Week 4 Reading Notes


1. How the material helped
The portion dealing with the internet in general helped more than anything else. I never knew exactly how a web browser worked--how did one write a webpage in html but view it in text and images? I also didn't know how search engines worked. I was curious as well about the construction of an IP address. In an earlier class you mentioned that the first few numbers of UNCs IP meant ‘University of North Carolina’. I didn’t understand at the time why that was so or even how that could be so. Now I do, so that is an important way this material helped me.
The reading sections on creating web pages I had read before, but after reading this week’s assignments it now makes more sense.
Despite the trouble I had with the TCP/IP readings I did understand the concept of TCP/IP layering, and that helped a little to explain the rest of the readings.

2. What I didn't understand
The first website dealing with TCP/IP was good. I understood most of it. The “Network of lowest bidders” section, however, was less than easy to understand: lots of acronyms not explained. The section on regional carriers and how routers work was unclear as well, though I think I grasped the general idea.

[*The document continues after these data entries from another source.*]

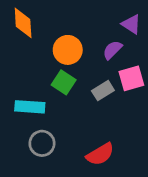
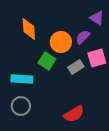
orange diamond: (23, 23) -> (29, 29), moved
orange circle: (68, 50) -> (61, 42), moved
gray circle: (42, 143) -> (21, 106), moved

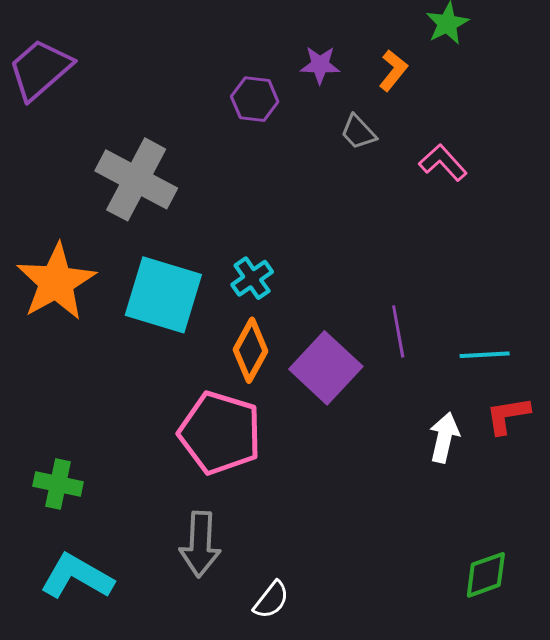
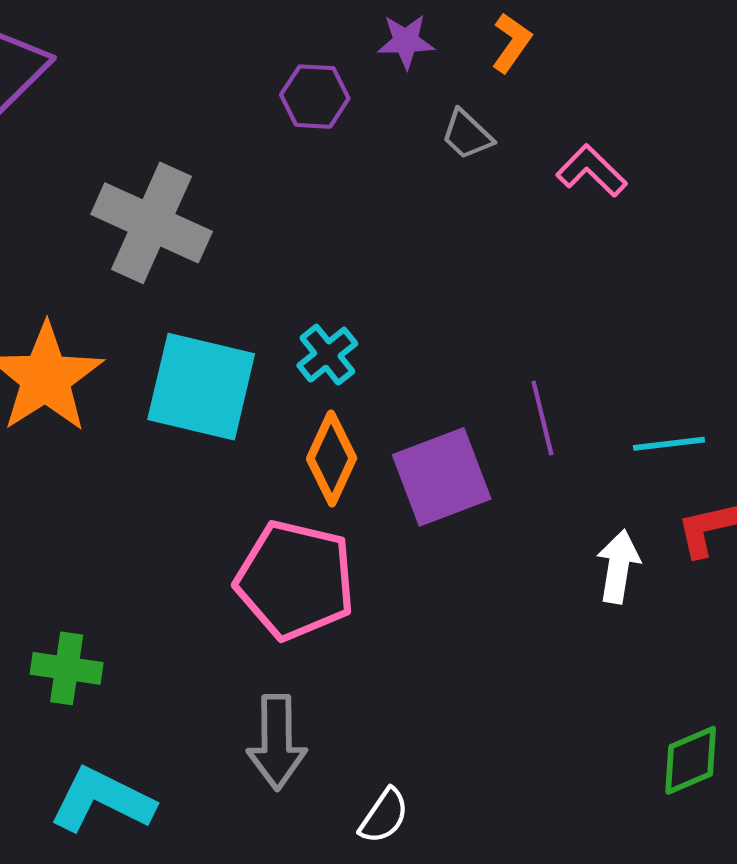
purple square: (326, 368) -> (442, 477), turned 30

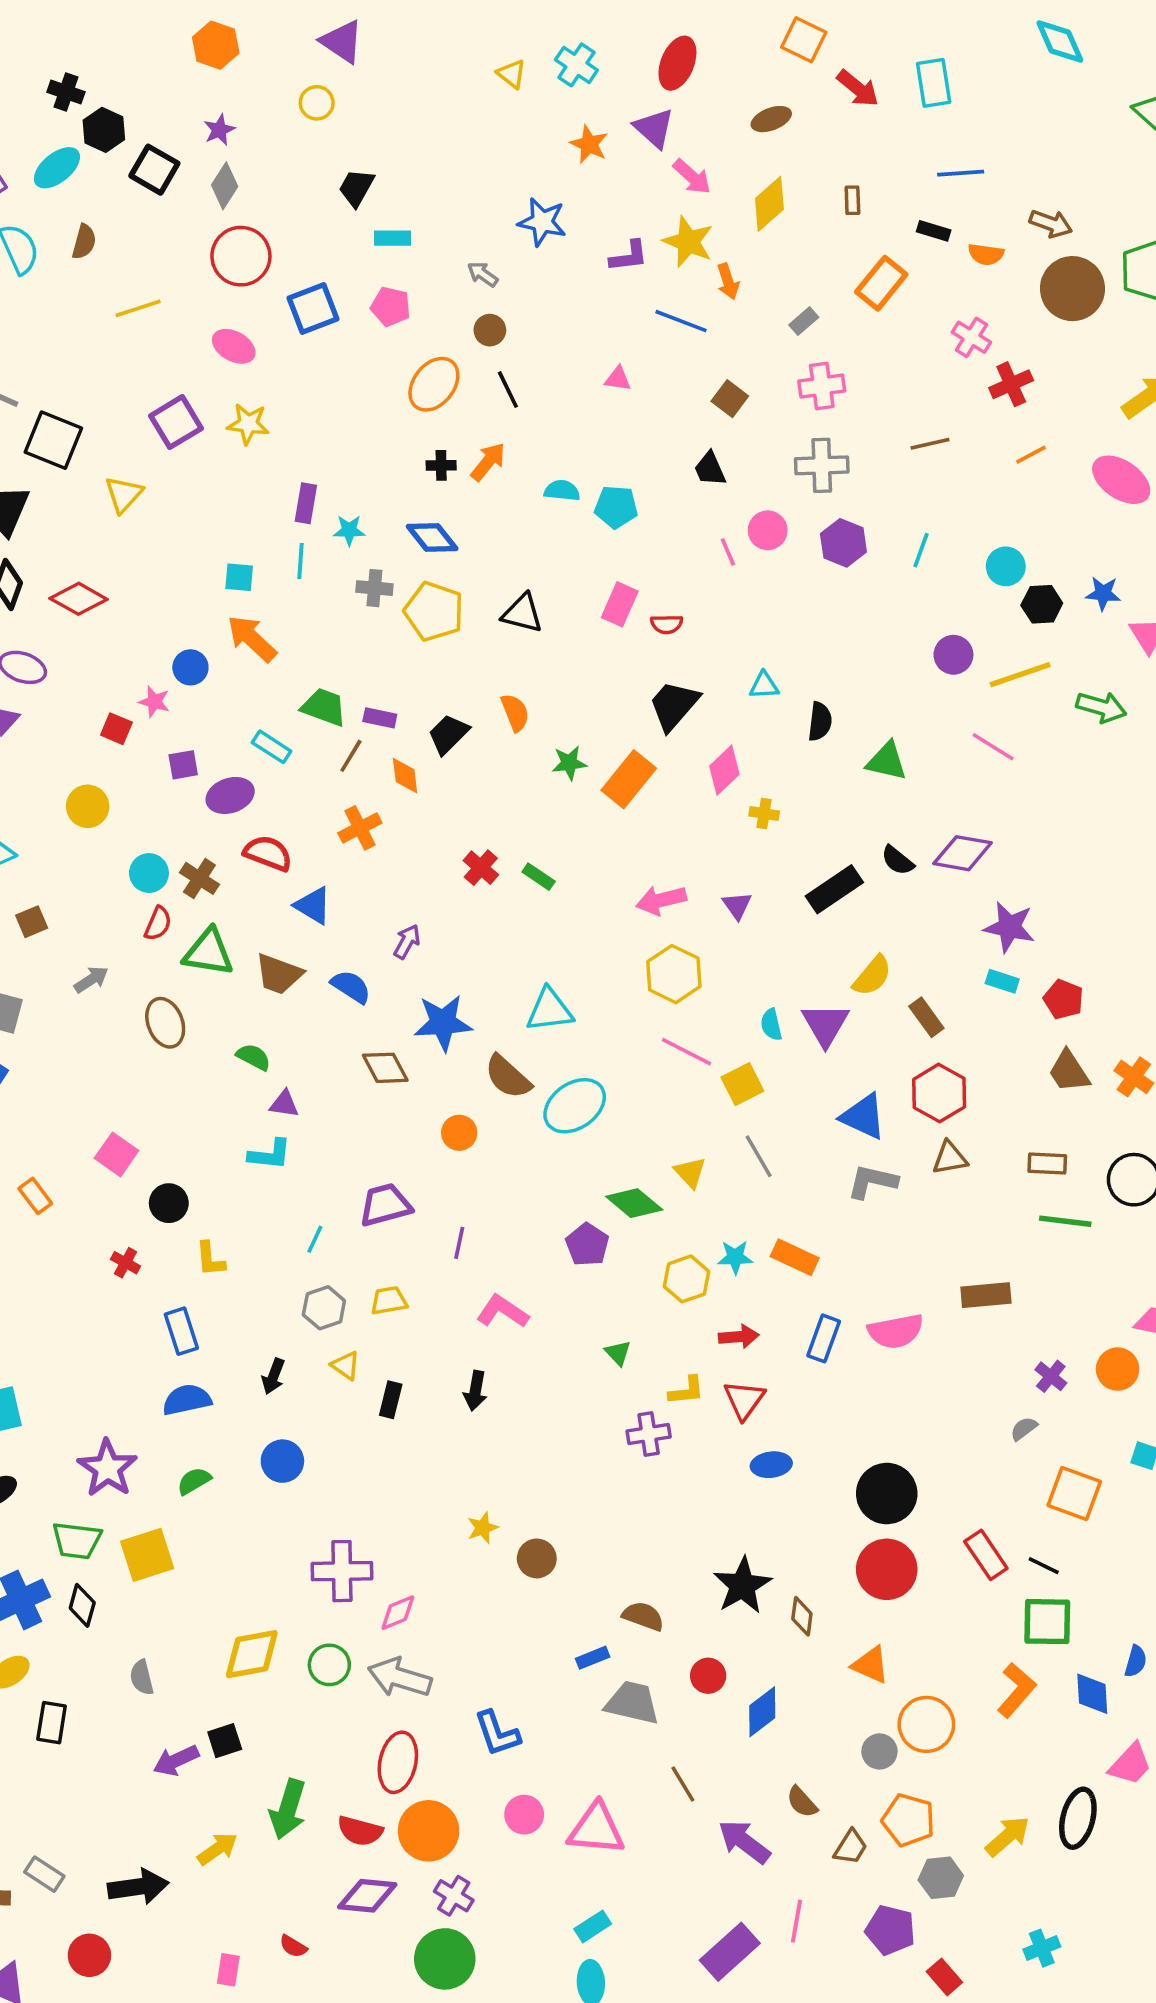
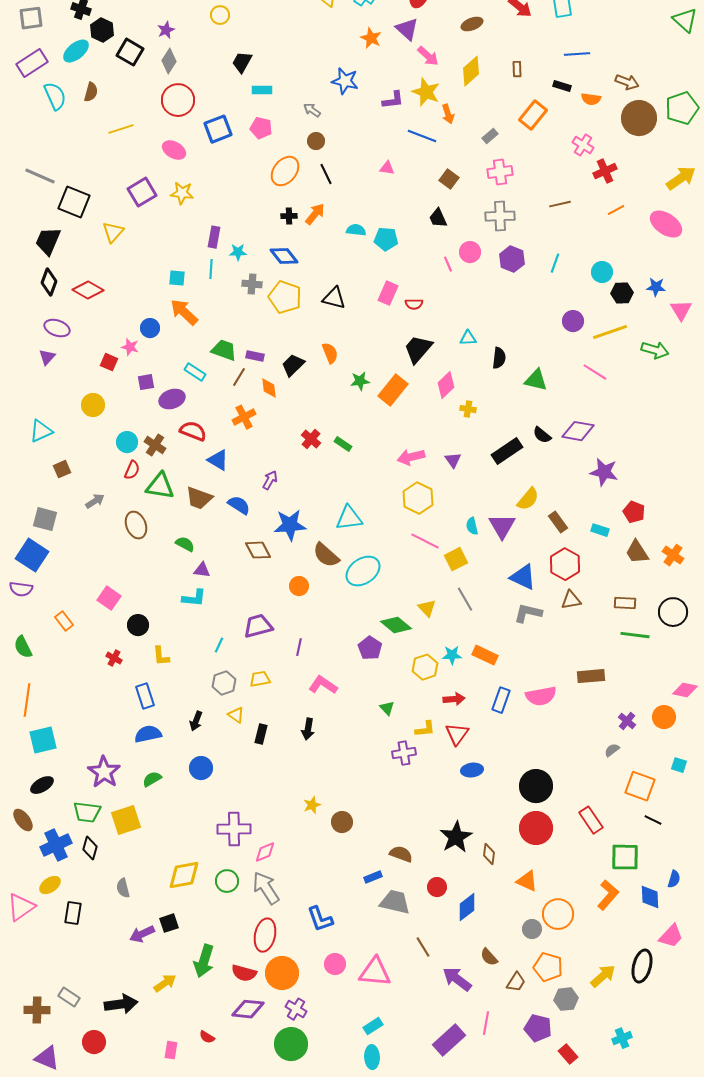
cyan rectangle: (1002, 981) -> (600, 530), moved
black line: (1044, 1566) -> (653, 820), moved
gray arrow: (400, 1678) -> (266, 888), turned 40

The TCP/IP Basics site was extremely hard to understand. Everything I thought I had understood from the previous reading didn’t make sense in the context of this reading. A sentence like “WinInet API actually encapsulates this layer and talks to TCP layer under the hood” is difficult to understand if you don’t know what WinInet API is or what ‘under the hood’ means. There were many acronyms and terms on this site that were not explained.